-- Your goal --
Give back every entry below, unchanged.

-- Provided material --
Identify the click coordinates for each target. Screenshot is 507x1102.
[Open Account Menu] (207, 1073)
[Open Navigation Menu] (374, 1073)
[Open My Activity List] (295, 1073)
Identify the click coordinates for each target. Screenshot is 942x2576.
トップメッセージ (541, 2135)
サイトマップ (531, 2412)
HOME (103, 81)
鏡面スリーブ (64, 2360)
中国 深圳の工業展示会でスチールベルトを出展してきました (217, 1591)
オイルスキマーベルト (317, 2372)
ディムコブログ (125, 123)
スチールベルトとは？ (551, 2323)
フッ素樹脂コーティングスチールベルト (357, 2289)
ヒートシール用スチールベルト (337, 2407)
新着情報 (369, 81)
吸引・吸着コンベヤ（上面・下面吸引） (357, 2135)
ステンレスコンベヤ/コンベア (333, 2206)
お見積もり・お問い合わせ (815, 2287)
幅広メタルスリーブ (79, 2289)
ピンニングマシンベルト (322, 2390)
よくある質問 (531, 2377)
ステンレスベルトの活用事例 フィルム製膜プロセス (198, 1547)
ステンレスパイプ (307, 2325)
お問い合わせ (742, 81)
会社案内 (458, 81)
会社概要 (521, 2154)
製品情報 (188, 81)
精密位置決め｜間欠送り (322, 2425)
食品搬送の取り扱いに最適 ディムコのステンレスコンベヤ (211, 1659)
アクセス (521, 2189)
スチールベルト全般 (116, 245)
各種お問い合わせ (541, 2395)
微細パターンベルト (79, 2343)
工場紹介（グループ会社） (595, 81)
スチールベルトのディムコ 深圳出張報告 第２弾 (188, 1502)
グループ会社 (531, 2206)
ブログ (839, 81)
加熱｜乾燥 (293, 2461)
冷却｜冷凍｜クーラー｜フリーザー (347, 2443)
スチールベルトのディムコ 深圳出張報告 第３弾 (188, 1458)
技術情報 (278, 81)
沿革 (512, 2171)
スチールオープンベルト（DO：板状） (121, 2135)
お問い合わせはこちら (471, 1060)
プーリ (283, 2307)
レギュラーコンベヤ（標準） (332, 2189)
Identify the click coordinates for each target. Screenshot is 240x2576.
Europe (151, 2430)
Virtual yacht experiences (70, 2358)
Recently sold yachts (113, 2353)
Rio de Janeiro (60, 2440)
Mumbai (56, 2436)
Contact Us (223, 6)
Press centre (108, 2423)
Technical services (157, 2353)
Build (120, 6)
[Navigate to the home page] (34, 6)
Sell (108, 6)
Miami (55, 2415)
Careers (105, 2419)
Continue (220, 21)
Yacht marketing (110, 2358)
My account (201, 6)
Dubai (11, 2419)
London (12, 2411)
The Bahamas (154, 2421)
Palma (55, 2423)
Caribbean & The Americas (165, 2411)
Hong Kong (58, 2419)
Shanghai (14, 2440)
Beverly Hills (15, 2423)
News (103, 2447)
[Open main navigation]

-- Solution to the exercise --
Identify the click coordinates for each target. Screenshot is 507x1102.
[Open Account Menu] (207, 1073)
[Open Navigation Menu] (374, 1073)
[Open My Activity List] (295, 1073)
Identify the click coordinates for each target. Screenshot is 942x2576.
トップメッセージ (541, 2135)
サイトマップ (531, 2412)
HOME (103, 81)
鏡面スリーブ (64, 2360)
中国 深圳の工業展示会でスチールベルトを出展してきました (217, 1591)
オイルスキマーベルト (317, 2372)
ディムコブログ (125, 123)
スチールベルトとは？ (551, 2323)
フッ素樹脂コーティングスチールベルト (357, 2289)
ヒートシール用スチールベルト (337, 2407)
新着情報 (369, 81)
吸引・吸着コンベヤ（上面・下面吸引） (357, 2135)
ステンレスコンベヤ/コンベア (333, 2206)
お見積もり・お問い合わせ (815, 2287)
幅広メタルスリーブ (79, 2289)
ピンニングマシンベルト (322, 2390)
よくある質問 (531, 2377)
ステンレスベルトの活用事例 フィルム製膜プロセス (198, 1547)
ステンレスパイプ (307, 2325)
お問い合わせ (742, 81)
会社案内 (458, 81)
会社概要 (521, 2154)
製品情報 (188, 81)
精密位置決め｜間欠送り (322, 2425)
食品搬送の取り扱いに最適 ディムコのステンレスコンベヤ (211, 1659)
アクセス (521, 2189)
スチールベルト全般 (116, 245)
各種お問い合わせ (541, 2395)
微細パターンベルト (79, 2343)
工場紹介（グループ会社） (595, 81)
スチールベルトのディムコ 深圳出張報告 第２弾 (188, 1502)
グループ会社 (531, 2206)
ブログ (839, 81)
加熱｜乾燥 (293, 2461)
冷却｜冷凍｜クーラー｜フリーザー (347, 2443)
スチールベルトのディムコ 深圳出張報告 第３弾 (188, 1458)
技術情報 (278, 81)
沿革 (512, 2171)
スチールオープンベルト（DO：板状） (121, 2135)
お問い合わせはこちら (471, 1060)
プーリ (283, 2307)
レギュラーコンベヤ（標準） (332, 2189)
Identify the click coordinates for each target. Screenshot is 240x2576.
Europe (151, 2430)
Virtual yacht experiences (70, 2358)
Recently sold yachts (113, 2353)
Rio de Janeiro (60, 2440)
Mumbai (56, 2436)
Contact Us (223, 6)
Press centre (108, 2423)
Technical services (157, 2353)
Build (120, 6)
[Navigate to the home page] (34, 6)
Sell (108, 6)
Miami (55, 2415)
Careers (105, 2419)
Continue (220, 21)
Yacht marketing (110, 2358)
My account (201, 6)
Dubai (11, 2419)
London (12, 2411)
The Bahamas (154, 2421)
Palma (55, 2423)
Caribbean & The Americas (165, 2411)
Hong Kong (58, 2419)
Shanghai (14, 2440)
Beverly Hills (15, 2423)
News (103, 2447)
[Open main navigation]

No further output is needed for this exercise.